The counters supported the basic convention of two groups.
1st=Combat (attack/defence)
2nd movement
However there were units that had different characteristics,
where attack and defence were not the same.
At this point we go to 3 groups, attack; defence; movement.
Some units had differing atack and defence...
so when there was no attack strength
the more easily viewed 2 group convention could be used
(defence only), movement
I.E. The AT gun was written in bwie 1 as
0.1.10
But in later notation it was equally describable as
(1)-10
But artillery...
10-1-10, as accepted would be decoded in the standard was as 10 attack
factors, 1 defense factor, and 10movement points. But the art symbol meant
that the 10 attack factors could be used to increase the combat strength of
a neighbouring unit in attack, only.
The brackerts () was a convention adopted to try to return to the more
easily read 2 group notation.
The 2 group notation was elegant, in design terms, but the increasing
complexity of the design was driving the units into using smaller numbers in
a 3 group notation, less easy on the eye, but simpler.
Where this broke down was that 2 groups were so ingrained, that we ended up
with a curious hybridised notation convention.

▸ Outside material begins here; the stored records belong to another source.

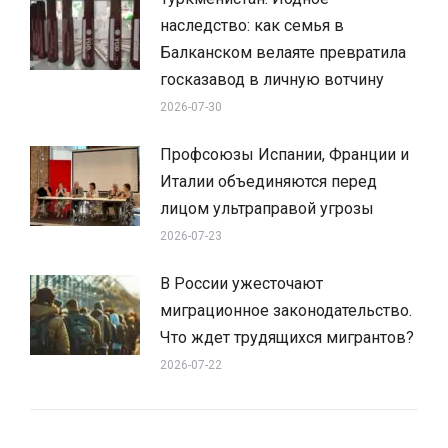
наследство: как семья в
Балканском велаяте превратила
госказавод в личную вотчину
2026-07-30
Профсоюзы Испании, Франции и
Италии объединяются перед
лицом ультраправой угрозы
2026-07-23
В России ужесточают
миграционное законодательство.
Что ждет трудящихся мигрантов?
2026-07-22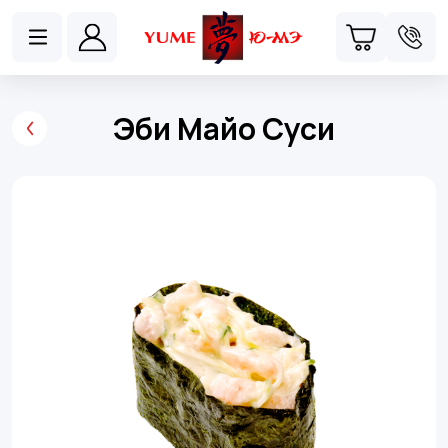
Эби Майо Суси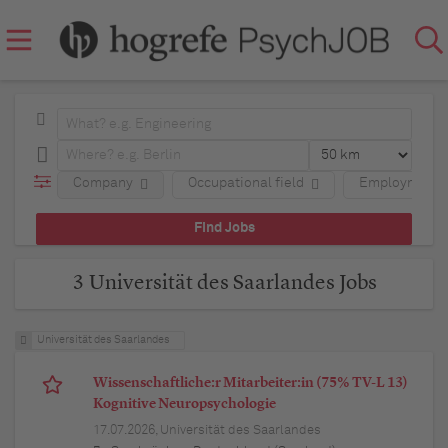
Company
Occupational field
Employment 
3 Universität des Saarlandes Jobs
Universität des Saarlandes
Wissenschaftliche:r Mitarbeiter:in (75% TV-L 13)
Kognitive Neuropsychologie
17.07.2026,
Universität des Saarlandes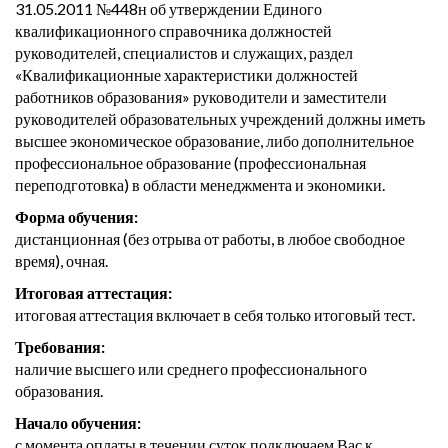
31.05.2011 №448н об утверждении Единого
квалификационного справочника должностей
руководителей, специалистов и служащих, раздел
«Квалификационные характеристики должностей
работников образования» руководители и заместители
руководителей образовательных учреждений должны иметь
высшее экономическое образование, либо дополнительное
профессиональное образование (профессиональная
переподготовка) в области менеджмента и экономики.
Форма обучения:
дистанционная (без отрыва от работы, в любое свободное
время), очная.
Итоговая аттестация:
итоговая аттестация включает в себя только итоговый тест.
Требования:
наличие высшего или среднего профессионального
образования.
Начало обучения:
с момента оплаты в течении суток подключаем Вас к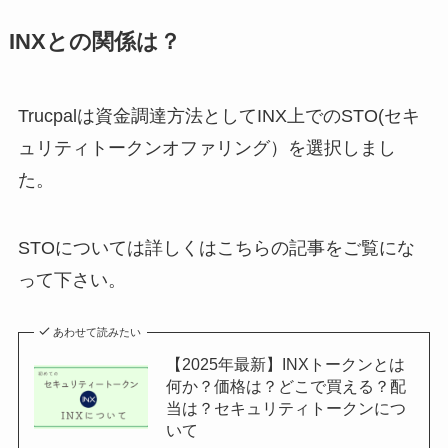
INXとの関係は？
Trucpalは資金調達方法としてINX上でのSTO(セキ
ュリティトークンオファリング）を選択しまし
た。
STOについては詳しくはこちらの記事をご覧にな
って下さい。
あわせて読みたい
【2025年最新】INXトークンとは
何か？価格は？どこで買える？配
当は？セキュリティトークンにつ
いて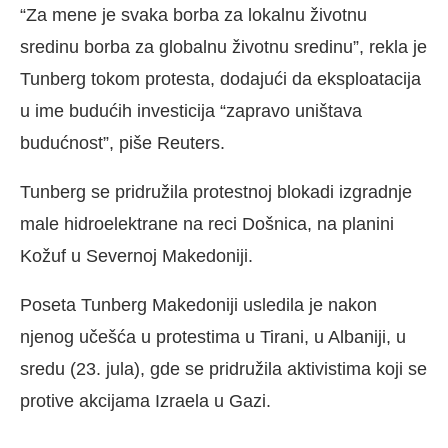
“Za mene je svaka borba za lokalnu životnu
sredinu borba za globalnu životnu sredinu”, rekla je
Tunberg tokom protesta, dodajući da eksploatacija
u ime budućih investicija “zapravo uništava
budućnost”, piše Reuters.
Tunberg se pridružila protestnoj blokadi izgradnje
male hidroelektrane na reci Došnica, na planini
Kožuf u Severnoj Makedoniji.
Poseta Tunberg Makedoniji usledila je nakon
njenog učešća u protestima u Tirani, u Albaniji, u
sredu (23. jula), gde se pridružila aktivistima koji se
protive akcijama Izraela u Gazi.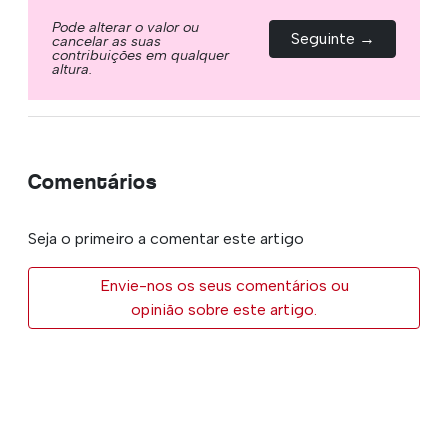
Pode alterar o valor ou
Seguinte →
cancelar as suas
contribuições em qualquer
altura.
Comentários
Seja o primeiro a comentar este artigo
Envie-nos os seus comentários ou
opinião sobre este artigo.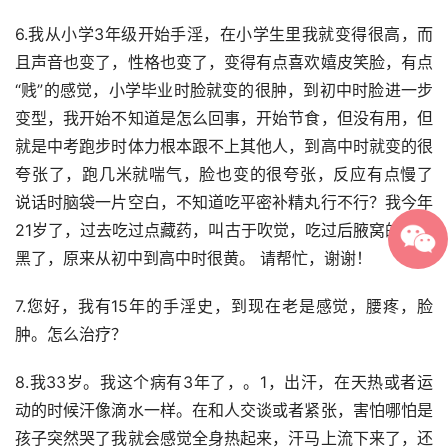
6.我从小学3年级开始手淫，在小学生里我就变得很高，而
且声音也变了，性格也变了，变得有点喜欢嬉皮笑脸，有点
“贱”的感觉，小学毕业时脸就变的很肿，到初中时脸进一步
变型，我开始不知道是怎么回事，开始节食，但没有用，但
就是中考跑步时体力根本跟不上其他人，到高中时就变的很
夸张了，跑几米就喘气，脸也变的很夸张，反应有点慢了 
说话时脑袋一片空白，不知道吃平密补精丸行不行？我今年
21岁了，过去吃过点藏药，叫古于吹觉，吃过后腋窝的毛变
黑了，原来从初中到高中时很黄。 请帮忙，谢谢！
7.您好，我有15年的手淫史，到现在老是感觉，腰疼，脸
肿。怎么治疗？
8.我33岁。我这个病有3年了，。1，出汗，在天热或者运
动的时候汗像滴水一样。在和人交谈或者紧张，害怕哪怕是
孩子突然哭了我就会感觉全身热起来，汗马上流下来了，还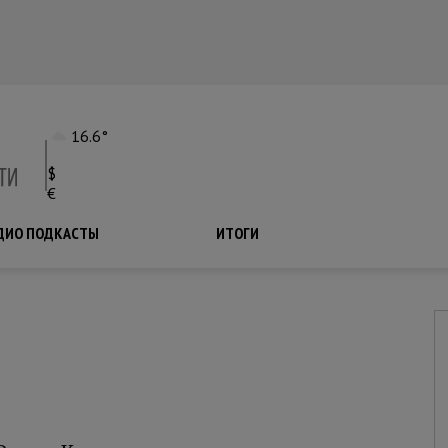
16.6°
$
€
ДИО ПОДКАСТЫ
ПОДКАСТЫ
ИТОГИ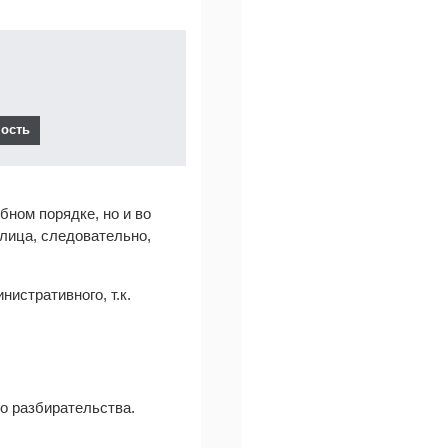
ном порядке, но и во
 лица, следовательно,
истративного, т.к.
го разбирательства.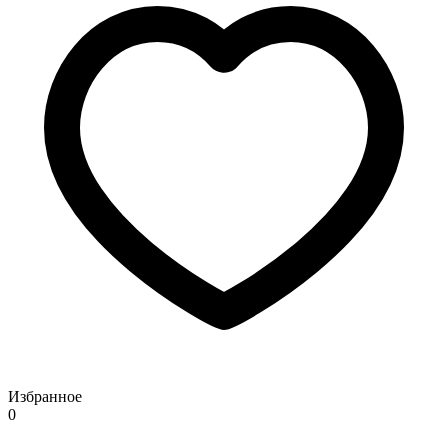
Избранное
0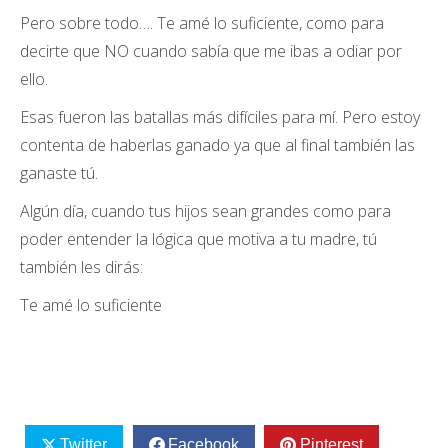
Pero sobre todo…. Te amé lo suficiente, como para
decirte que NO cuando sabía que me ibas a odiar por
ello.
Esas fueron las batallas más difíciles para mí. Pero estoy
contenta de haberlas ganado ya que al final también las
ganaste tú.
Algún día, cuando tus hijos sean grandes como para
poder entender la lógica que motiva a tu madre, tú
también les dirás:
Te amé lo suficiente
Twitter
Facebook
Pinterest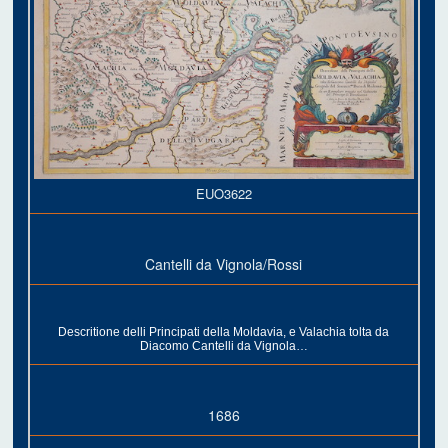
EUO3622
Cantelli da Vignola/Rossi
Descritione delli Principati della Moldavia, e Valachia tolta da
Diacomo Cantelli da Vignola…
1686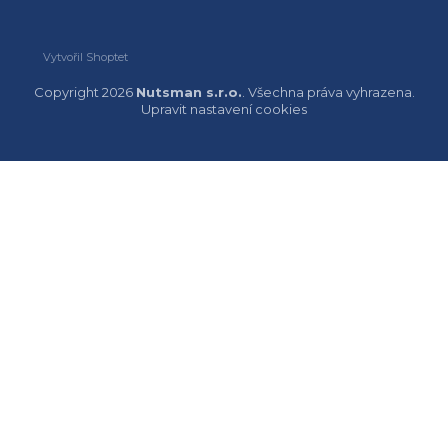
Vytvořil Shoptet
Copyright 2026
Nutsman s.r.o.
. Všechna práva vyhrazena.
Upravit nastavení cookies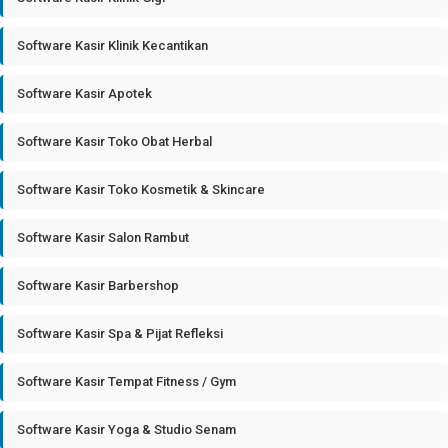
Software Kasir Klinik Kecantikan
Software Kasir Apotek
Software Kasir Toko Obat Herbal
Software Kasir Toko Kosmetik & Skincare
Software Kasir Salon Rambut
Software Kasir Barbershop
Software Kasir Spa & Pijat Refleksi
Software Kasir Tempat Fitness / Gym
Software Kasir Yoga & Studio Senam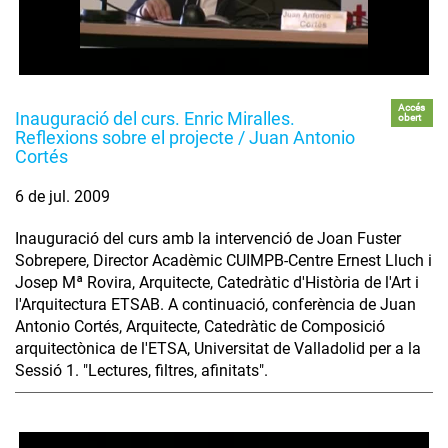
Accés
Inauguració del curs. Enric Miralles.
obert
Reflexions sobre el projecte / Juan Antonio
Cortés
6 de jul. 2009
Inauguració del curs amb la intervenció de Joan Fuster
Sobrepere, Director Acadèmic CUIMPB-Centre Ernest Lluch i
Josep Mª Rovira, Arquitecte, Catedràtic d'Història de l'Art i
l'Arquitectura ETSAB. A continuació, conferència de Juan
Antonio Cortés, Arquitecte, Catedràtic de Composició
arquitectònica de l'ETSA, Universitat de Valladolid per a la
Sessió 1. "Lectures, filtres, afinitats".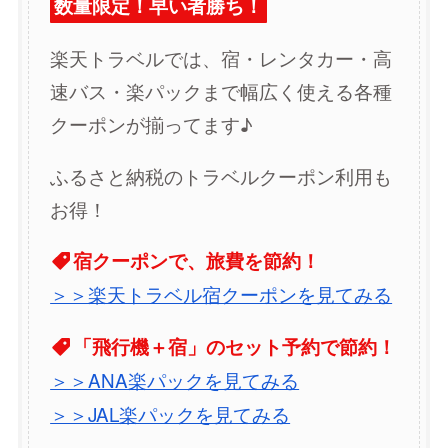
数量限定！早い者勝ち！
楽天トラベルでは、宿・レンタカー・高
速バス・楽パックまで幅広く使える各種
クーポンが揃ってます♪
ふるさと納税のトラベルクーポン利用も
お得！
宿クーポンで、旅費を節約！
＞＞楽天トラベル宿クーポンを見てみる
「飛行機＋宿」のセット予約で節約！
＞＞ANA楽パックを見てみる
＞＞JAL楽パックを見てみる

The other side of the coin can be seen in the more strategic game
Barbarossa, where the Panzer Armee was represented as an 11-8-8 and the
infantry as a 5-7-3, the axis allies as 2-4-2 units. All units sported this
, for example the supply/resorce counter was represented as a 0-2-2 or 0-1-2
(rather than a (1)-2 as later adopted for the supply units in CWIE.